Craigardan plans to build “an intentionally designed, conservation-minded and accessible campus,” the organization said in a news release.
“It will pay tribute to the history of the site’s early homestead while also responding to, improving and protecting the potentially wild nature of the recently logged property.”
Founded in December 2016 and opened in June 2017, Craigardan has already supported the work of more than 70 artists, chefs, farmers and scholars through its residencies, internships and fellowships, the release said.
Its multi- and inter-disciplinary programs, which include community classes, workshops and events, have served more than 500 local, national and international participants.
As a founding partner of the regional Food Justice Working Group, Craigardan has worked to convene hundreds of community members for annual summits and regional food-systems work.
This year, Craigardan will launch its first international partner program at the historic site of Gangivecchio in Sicily, Italy.
“What Craigardan has been able to achieve in its first three years is inspiring and energizing,” Craigardan Executive director and co-founder Michele Drozd said in a statement.
She attributes it to “the many artists and scholars who found inspiration in the innovative model that stresses inter-disciplinary collaboration and showcased the local community that supported and participated in this work.”
While raising the funds needed to purchase the new property, Craigardan conducted a six-month, region-wide search that led to the land in Elizabethtown.
“The community welcomed us, and the property — with its remote sensibility yet significant accessibility — is a perfect fit for our program,” Drozd said.
Aaron Woolf, co-owner of Deer’s Head Inn in Elizabethtown, is a strong supporter of the move.
“We’re really excited that Craigardan is coming to Elizabethtown,” he said in the release. “It feels like a moment in which there is a notable convergence of forward energy here.”

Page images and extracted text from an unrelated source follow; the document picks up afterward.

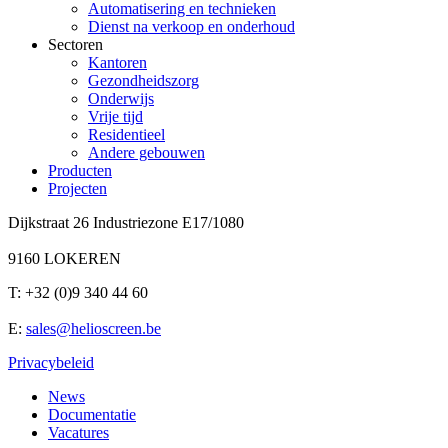
Automatisering en technieken
Dienst na verkoop en onderhoud
Sectoren
Kantoren
Gezondheidszorg
Onderwijs
Vrije tijd
Residentieel
Andere gebouwen
Producten
Projecten
Dijkstraat 26 Industriezone E17/1080
9160 LOKEREN
T: +32 (0)9 340 44 60
E:
sales@helioscreen.be
Privacybeleid
News
Documentatie
Vacatures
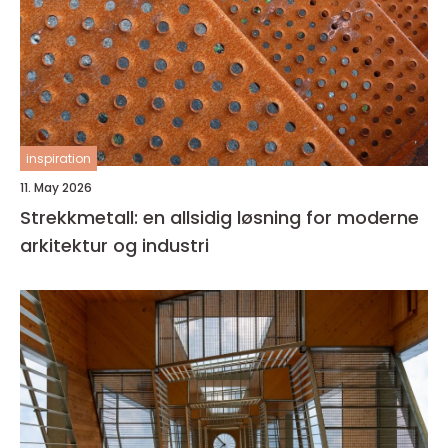
inspiration
11. May 2026
Strekkmetall: en allsidig løsning for moderne
arkitektur og industri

With new projects like the Elizabethtown Bike Ranch complementing Otis Mountain and building on the town’s recreational past, Craigardan joins the Adirondack History Museum in revitalizing the town’s rich cultural history.
“We’re home. Metaphorically and practically, we’re grounded,” Kate Moses, Craigardan board member and writer.
“There’s a lot of work yet to do, but here we have the ability to grow and thrive within the amazing Adirondack Park that inspired our founding, and help strengthen the communities that make us unique.”
The new location maintains Craigardan’s original geographic connection to the towns of Keene, Keene Valley and Elizabethtown while improving public access and its ability to support and celebrate community engagement.
The organization is in the early stages of design, working with consultants, professionals and the Adirondack Park Agency, local organizations and community members to create the new campus.
In the interim, Craigardan has partnered with businesses and nonprofits to continue its programming in the region.
Local artist Lanse Stover, who is Craigardan’s board president, said the campus “must facilitate dialogue between visitors and the local community, between art and environment, between the past and the present, between art, philosophy, food and agriculture.
“The Adirondacks are the ideal setting for Craigardan to create the space where those conversations can flourish and then nourish the world.”